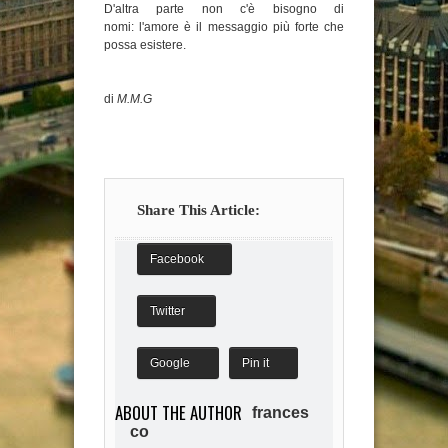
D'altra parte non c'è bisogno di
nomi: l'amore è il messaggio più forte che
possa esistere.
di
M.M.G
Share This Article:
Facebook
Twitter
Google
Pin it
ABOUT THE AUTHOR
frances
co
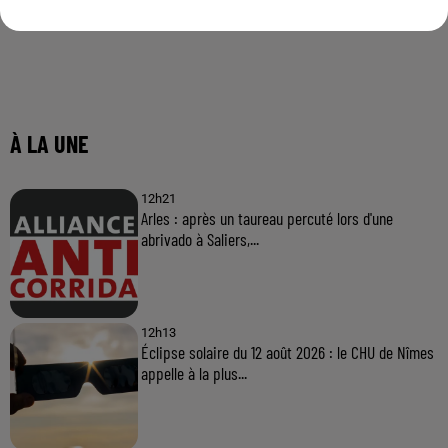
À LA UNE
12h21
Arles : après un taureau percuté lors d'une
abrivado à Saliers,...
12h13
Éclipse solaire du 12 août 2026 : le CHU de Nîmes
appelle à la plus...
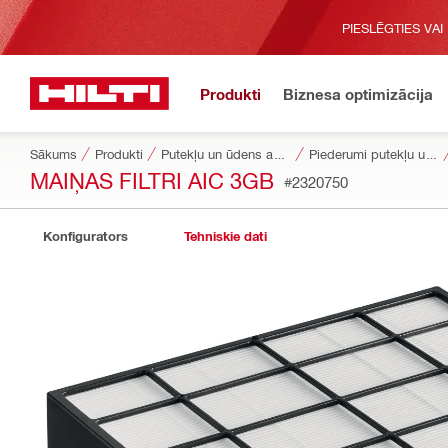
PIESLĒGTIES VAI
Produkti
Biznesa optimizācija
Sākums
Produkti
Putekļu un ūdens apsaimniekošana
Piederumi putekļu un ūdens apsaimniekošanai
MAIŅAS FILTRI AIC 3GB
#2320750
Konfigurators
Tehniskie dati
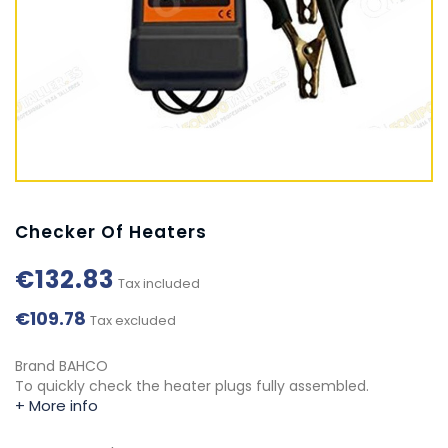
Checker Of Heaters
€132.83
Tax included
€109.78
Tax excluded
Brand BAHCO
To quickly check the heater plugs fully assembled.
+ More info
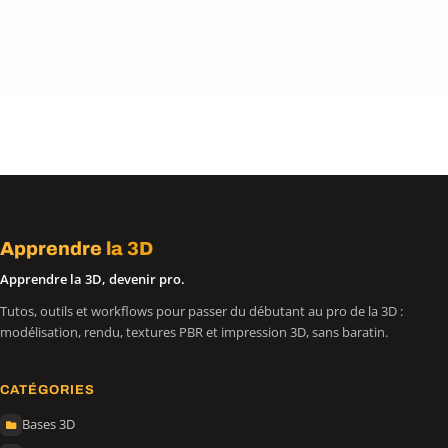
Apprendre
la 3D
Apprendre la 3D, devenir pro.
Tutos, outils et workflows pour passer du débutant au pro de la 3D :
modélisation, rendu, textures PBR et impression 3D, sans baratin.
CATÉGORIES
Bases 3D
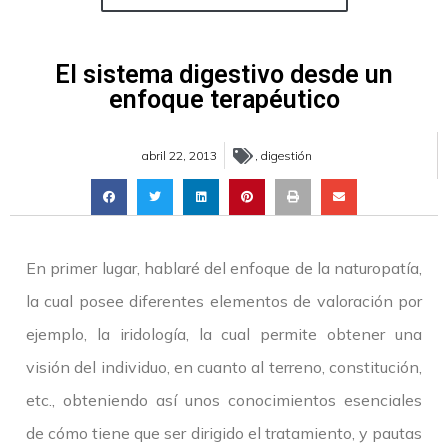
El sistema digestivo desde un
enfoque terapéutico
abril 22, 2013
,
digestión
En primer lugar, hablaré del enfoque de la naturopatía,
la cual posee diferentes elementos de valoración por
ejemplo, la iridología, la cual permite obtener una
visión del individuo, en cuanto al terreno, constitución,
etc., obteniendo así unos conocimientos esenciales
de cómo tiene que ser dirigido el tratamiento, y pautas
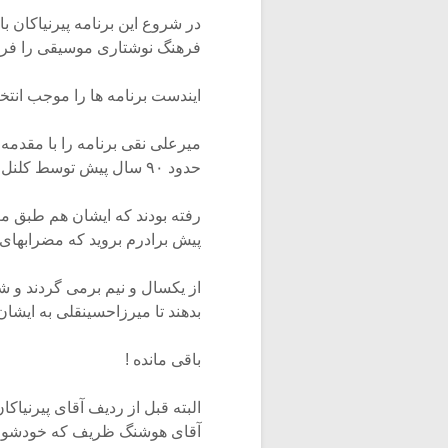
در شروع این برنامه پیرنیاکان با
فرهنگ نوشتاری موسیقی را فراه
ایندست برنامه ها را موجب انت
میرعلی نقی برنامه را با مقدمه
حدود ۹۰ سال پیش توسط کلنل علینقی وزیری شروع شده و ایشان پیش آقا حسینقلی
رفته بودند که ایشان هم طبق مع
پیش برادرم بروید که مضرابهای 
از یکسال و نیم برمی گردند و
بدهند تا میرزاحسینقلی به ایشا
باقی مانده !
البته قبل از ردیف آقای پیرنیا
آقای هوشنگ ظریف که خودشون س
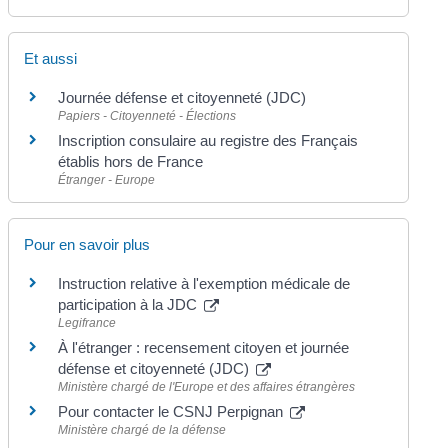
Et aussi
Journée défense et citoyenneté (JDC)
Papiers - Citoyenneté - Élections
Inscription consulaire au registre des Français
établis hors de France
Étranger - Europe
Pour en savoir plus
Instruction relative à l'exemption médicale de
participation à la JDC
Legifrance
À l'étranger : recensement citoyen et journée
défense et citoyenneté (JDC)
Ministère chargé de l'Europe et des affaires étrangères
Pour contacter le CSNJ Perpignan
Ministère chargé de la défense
· · · · · · ·
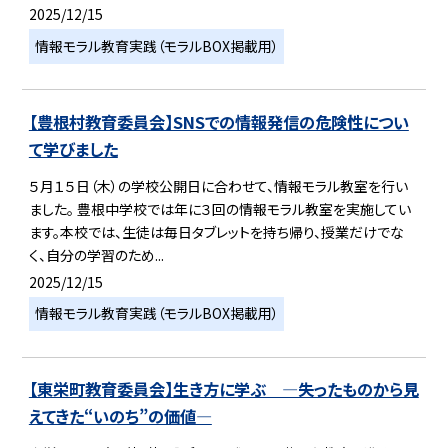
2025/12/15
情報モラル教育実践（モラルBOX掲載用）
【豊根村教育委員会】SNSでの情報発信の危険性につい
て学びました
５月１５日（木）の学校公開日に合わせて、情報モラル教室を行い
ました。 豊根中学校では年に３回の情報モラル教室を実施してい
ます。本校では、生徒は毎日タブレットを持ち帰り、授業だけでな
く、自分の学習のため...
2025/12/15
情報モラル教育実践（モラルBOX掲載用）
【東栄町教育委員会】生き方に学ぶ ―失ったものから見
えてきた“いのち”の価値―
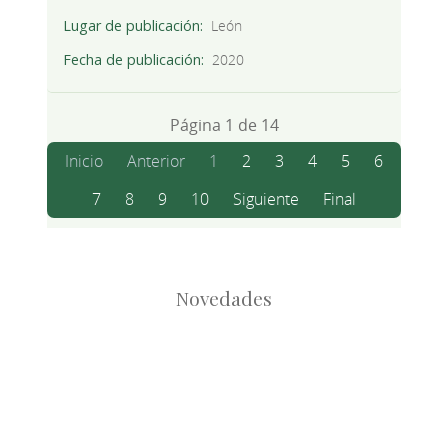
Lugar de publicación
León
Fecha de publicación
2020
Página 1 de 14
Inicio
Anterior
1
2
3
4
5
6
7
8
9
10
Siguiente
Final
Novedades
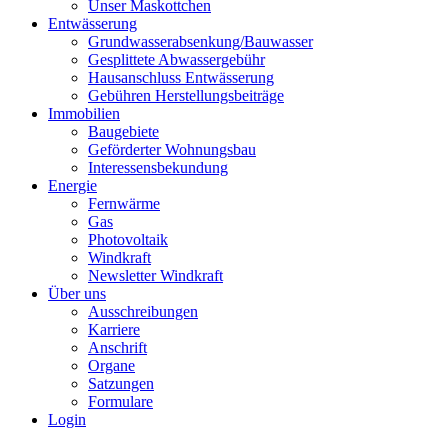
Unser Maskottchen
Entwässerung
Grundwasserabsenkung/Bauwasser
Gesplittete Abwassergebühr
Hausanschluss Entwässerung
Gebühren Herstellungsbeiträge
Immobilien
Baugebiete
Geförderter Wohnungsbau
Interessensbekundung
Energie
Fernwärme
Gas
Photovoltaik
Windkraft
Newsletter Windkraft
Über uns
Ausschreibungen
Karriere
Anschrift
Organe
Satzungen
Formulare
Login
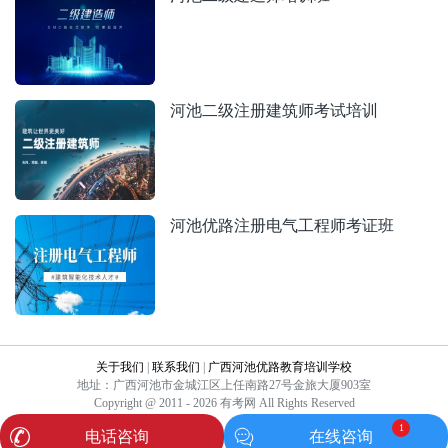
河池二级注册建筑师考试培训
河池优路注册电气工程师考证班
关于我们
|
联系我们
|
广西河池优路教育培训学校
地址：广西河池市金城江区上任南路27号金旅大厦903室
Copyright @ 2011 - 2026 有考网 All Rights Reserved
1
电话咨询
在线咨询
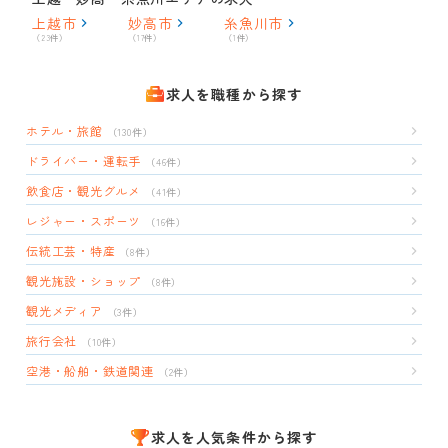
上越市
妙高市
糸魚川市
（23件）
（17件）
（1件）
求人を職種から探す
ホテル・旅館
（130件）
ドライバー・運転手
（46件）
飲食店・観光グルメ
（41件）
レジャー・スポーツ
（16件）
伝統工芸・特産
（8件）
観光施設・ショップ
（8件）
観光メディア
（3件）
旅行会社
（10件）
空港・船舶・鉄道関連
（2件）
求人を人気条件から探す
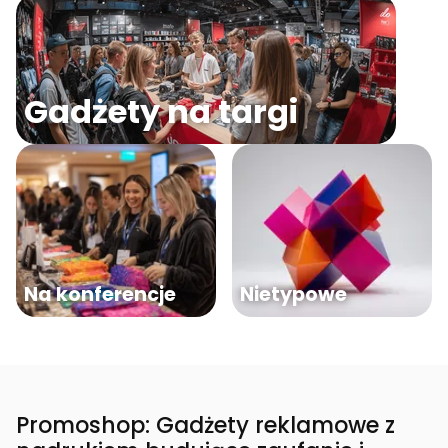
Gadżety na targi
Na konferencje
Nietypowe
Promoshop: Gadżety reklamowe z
· · · · · · ·
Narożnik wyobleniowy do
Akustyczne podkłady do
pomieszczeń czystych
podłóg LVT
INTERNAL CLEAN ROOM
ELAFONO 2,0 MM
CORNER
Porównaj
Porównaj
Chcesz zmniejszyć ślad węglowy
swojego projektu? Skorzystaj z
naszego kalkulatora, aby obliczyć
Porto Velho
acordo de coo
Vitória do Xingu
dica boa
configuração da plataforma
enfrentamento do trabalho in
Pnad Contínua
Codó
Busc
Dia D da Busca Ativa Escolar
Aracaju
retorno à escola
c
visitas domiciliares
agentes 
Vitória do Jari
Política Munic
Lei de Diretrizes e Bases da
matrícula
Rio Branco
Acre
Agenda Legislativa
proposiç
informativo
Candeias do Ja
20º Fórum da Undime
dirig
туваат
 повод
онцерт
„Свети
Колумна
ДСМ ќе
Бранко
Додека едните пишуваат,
· · · · · · ·
## Instructions for the task
Please say how many lines of the material above include "cual", giving that number and no other words.

## Completed task
2